The bottom line is that the Tea Party movement, when properly activated, can generate a huge number of votes-more votes in 2010, in fact, than the vote advantage Obama held over Romney in 2012. The data show that had the Tea Party groups continued to grow at the pace seen in 2009 and 2010, and had their effect on the 2012 vote been similar to that seen in 2010, they would have brought the Republican Party as many as 5 – 8.5 million votes compared to Obama’s victory margin of 5 million.

President Obama’s margin of victory in some of the key swing states was fairly small: a mere 75,000 votes separated the two contenders in Florida, for example. That is less than 25% of our estimate of what the Tea Party’s impact in Florida was in 2010. Looking forward to 2012 in 2010 undermining the Tea Party’s efforts there must have seemed quite appealing indeed.

 

The emphasis is mine.
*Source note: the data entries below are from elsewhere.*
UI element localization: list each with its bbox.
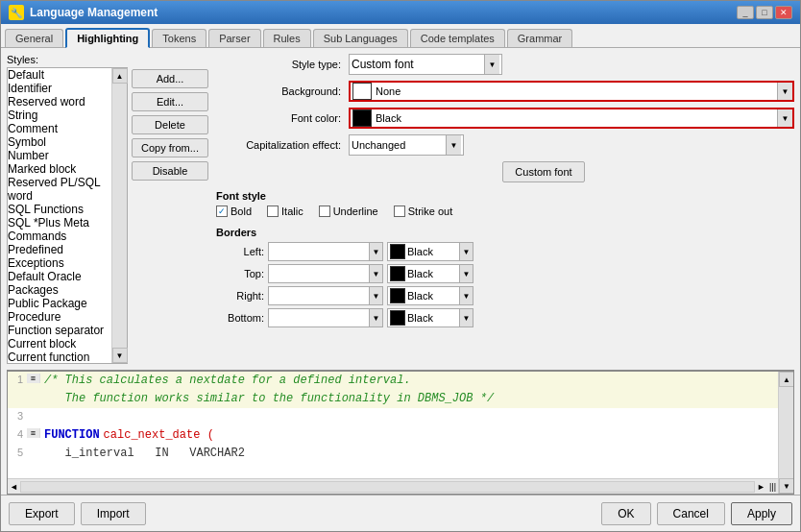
border-top-style-arrow[interactable]: ▼	[369, 265, 382, 282]
font-color-arrow[interactable]: ▼	[777, 109, 792, 127]
border-bottom-style-dropdown[interactable]: ▼	[268, 308, 383, 327]
delete-button[interactable]: Delete	[132, 115, 208, 134]
scroll-up-button[interactable]: ▲	[112, 68, 128, 84]
preview-scroll-down[interactable]: ▼	[779, 478, 794, 494]
bold-checkbox-item[interactable]: ✓ Bold	[216, 206, 252, 217]
border-left-style-dropdown[interactable]: ▼	[268, 242, 383, 261]
close-button[interactable]: ✕	[775, 6, 792, 19]
border-bottom-style-arrow[interactable]: ▼	[369, 309, 382, 326]
maximize-button[interactable]: □	[756, 6, 773, 19]
border-left-color-value: Black	[407, 246, 459, 257]
border-top-row: Top: ▼ Black ▼	[216, 264, 794, 283]
tab-tokens[interactable]: Tokens	[152, 29, 206, 47]
style-item-sql-plus[interactable]: SQL *Plus Meta Commands	[8, 216, 111, 243]
border-left-color-dropdown[interactable]: Black ▼	[387, 242, 473, 261]
styles-scrollbar[interactable]: ▲ ▼	[111, 68, 127, 363]
borders-label: Borders	[216, 227, 794, 238]
disable-button[interactable]: Disable	[132, 161, 208, 181]
border-right-color-dropdown[interactable]: Black ▼	[387, 286, 473, 305]
add-button[interactable]: Add...	[132, 69, 208, 88]
style-item-current-function[interactable]: Current function	[8, 351, 111, 363]
hscroll-right-arrow[interactable]: ►	[755, 482, 767, 492]
title-controls: _ □ ✕	[737, 6, 792, 19]
tab-code-templates[interactable]: Code templates	[410, 29, 505, 47]
background-dropdown[interactable]: None ▼	[349, 81, 794, 102]
border-bottom-row: Bottom: ▼ Black ▼	[216, 308, 794, 327]
style-item-reserved-plsql[interactable]: Reserved PL/SQL word	[8, 176, 111, 203]
preview-scrollbar-vertical[interactable]: ▲ ▼	[778, 372, 793, 494]
strikeout-checkbox-item[interactable]: Strike out	[394, 206, 452, 217]
tab-general[interactable]: General	[5, 29, 63, 47]
underline-label: Underline	[333, 206, 378, 217]
custom-font-button[interactable]: Custom font	[502, 161, 584, 182]
underline-checkbox[interactable]	[319, 206, 330, 217]
bold-label: Bold	[231, 206, 252, 217]
ok-button[interactable]: OK	[601, 502, 650, 525]
style-item-symbol[interactable]: Symbol	[8, 135, 111, 149]
border-top-color-arrow[interactable]: ▼	[459, 265, 473, 282]
content-area: Styles: Default Identifier Reserved word…	[1, 48, 800, 370]
strikeout-checkbox[interactable]	[394, 206, 405, 217]
font-color-dropdown[interactable]: Black ▼	[349, 108, 794, 129]
border-right-color-value: Black	[407, 290, 459, 302]
border-right-style-dropdown[interactable]: ▼	[268, 286, 383, 305]
tab-parser[interactable]: Parser	[208, 29, 260, 47]
import-button[interactable]: Import	[81, 502, 146, 525]
preview-line-3: 3	[8, 408, 778, 426]
border-bottom-color-dropdown[interactable]: Black ▼	[387, 308, 473, 327]
preview-scroll-up[interactable]: ▲	[779, 372, 794, 387]
left-panel: Styles: Default Identifier Reserved word…	[7, 54, 208, 364]
style-item-number[interactable]: Number	[8, 149, 111, 162]
border-left-color-arrow[interactable]: ▼	[459, 243, 473, 260]
export-button[interactable]: Export	[9, 502, 75, 525]
preview-code-3	[40, 410, 51, 423]
edit-button[interactable]: Edit...	[132, 92, 208, 111]
copy-from-button[interactable]: Copy from...	[132, 138, 208, 157]
window-title: Language Management	[30, 6, 158, 19]
border-top-color-dropdown[interactable]: Black ▼	[387, 264, 473, 283]
style-item-function-sep[interactable]: Function separator	[8, 324, 111, 337]
style-item-comment[interactable]: Comment	[8, 122, 111, 135]
preview-scroll-track-v	[779, 387, 793, 478]
scroll-down-button[interactable]: ▼	[112, 348, 128, 363]
italic-checkbox[interactable]	[267, 206, 279, 217]
border-right-style-arrow[interactable]: ▼	[369, 287, 382, 304]
style-item-default-oracle[interactable]: Default Oracle Packages	[8, 270, 111, 297]
cancel-button[interactable]: Cancel	[657, 502, 725, 525]
cap-effect-dropdown[interactable]: Unchanged ▼	[349, 134, 464, 156]
style-item-reserved-word[interactable]: Reserved word	[8, 95, 111, 109]
style-item-string[interactable]: String	[8, 109, 111, 122]
scroll-track[interactable]	[112, 84, 127, 348]
style-item-marked-block[interactable]: Marked block	[8, 162, 111, 176]
tab-highlighting[interactable]: Highlighting	[65, 28, 150, 48]
border-top-label: Top:	[216, 268, 264, 279]
style-item-sql-functions[interactable]: SQL Functions	[8, 203, 111, 216]
bold-checkbox[interactable]: ✓	[216, 206, 228, 217]
minimize-button[interactable]: _	[737, 6, 754, 19]
border-right-color-arrow[interactable]: ▼	[459, 287, 473, 304]
style-type-arrow[interactable]: ▼	[484, 55, 499, 74]
preview-scrollbar-horizontal[interactable]: ◄ ► |||	[8, 478, 778, 494]
background-arrow[interactable]: ▼	[777, 83, 792, 100]
hscroll-left-arrow[interactable]: ◄	[8, 482, 20, 492]
background-color-box	[352, 83, 372, 100]
style-item-public-package[interactable]: Public Package Procedure	[8, 297, 111, 324]
style-item-current-block[interactable]: Current block	[8, 337, 111, 351]
border-top-style-dropdown[interactable]: ▼	[268, 264, 383, 283]
style-item-default[interactable]: Default	[8, 68, 111, 82]
style-type-dropdown[interactable]: Custom font ▼	[349, 54, 502, 75]
styles-list[interactable]: Default Identifier Reserved word String …	[8, 68, 111, 363]
style-item-predefined-exceptions[interactable]: Predefined Exceptions	[8, 243, 111, 270]
style-item-identifier[interactable]: Identifier	[8, 82, 111, 95]
font-style-label: Font style	[216, 190, 794, 202]
cap-effect-arrow[interactable]: ▼	[446, 135, 461, 155]
tab-grammar[interactable]: Grammar	[507, 29, 572, 47]
border-left-style-arrow[interactable]: ▼	[369, 243, 382, 260]
underline-checkbox-item[interactable]: Underline	[319, 206, 378, 217]
italic-checkbox-item[interactable]: Italic	[267, 206, 303, 217]
tab-sub-languages[interactable]: Sub Languages	[313, 29, 408, 47]
tab-rules[interactable]: Rules	[263, 29, 311, 47]
code-preview: 1 ≡ /* This calculates a nextdate for a …	[8, 372, 778, 478]
apply-button[interactable]: Apply	[731, 502, 792, 525]
border-bottom-color-arrow[interactable]: ▼	[459, 309, 473, 326]
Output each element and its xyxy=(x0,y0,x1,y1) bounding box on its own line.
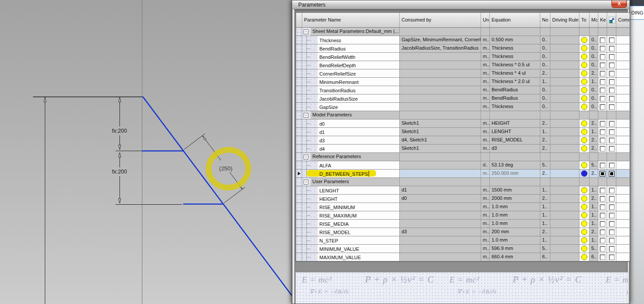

Is it possible that the Obama White House and the Obama reelection campaign (which were really the same thing) used the power of the government to suppress voter turnout? Liberals are always accusing conservatives of seeking voter suppression. Given their habit of projection, isn’t it possible that this was their strategy for the 2012 campaign?

Veuger goes on.

Unfortunately for Republicans, the IRS slowed Tea Party growth before the 2012 election. In March 2010, the IRS decided to single Tea Party groups out for special treatment when applying for tax-exempt status by flagging organizations with names containing “Tea Party,” “patriot,” or “9/12.” For the next two years, the IRS approved the applications of only four such groups, delaying all others while subjecting the applicants to highly intrusive, intimidating requests for information regarding their activities, membership, contacts, Facebook posts, and private thoughts.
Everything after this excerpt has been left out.